Page-level text extractions:
/---

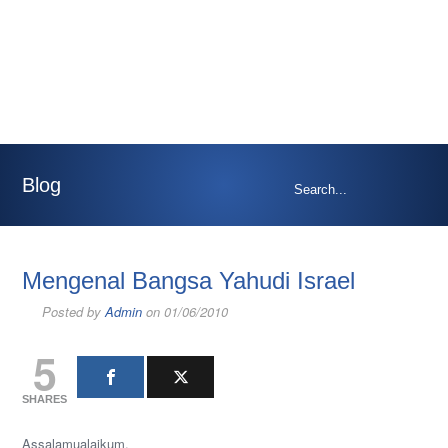
Blog
Mengenal Bangsa Yahudi Israel
Posted by
Admin
on 01/06/2010
5
SHARES
Assalamualaikum.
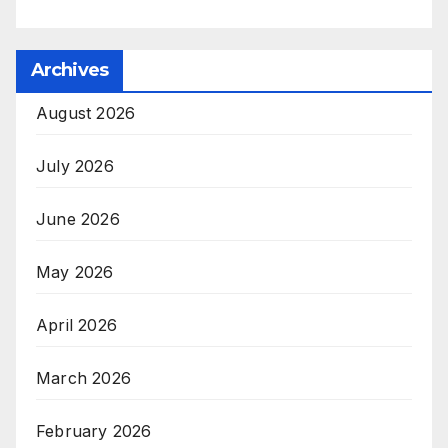
Archives
August 2026
July 2026
June 2026
May 2026
April 2026
March 2026
February 2026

\---

### What this task involves
Give every line above again exactly, omitting whatever pictures appear.

### Task response
Blog
Mengenal Bangsa Yahudi Israel
Posted by
Admin
on 01/06/2010
5
SHARES
Assalamualaikum.
Archives
August 2026
July 2026
June 2026
May 2026
April 2026
March 2026
February 2026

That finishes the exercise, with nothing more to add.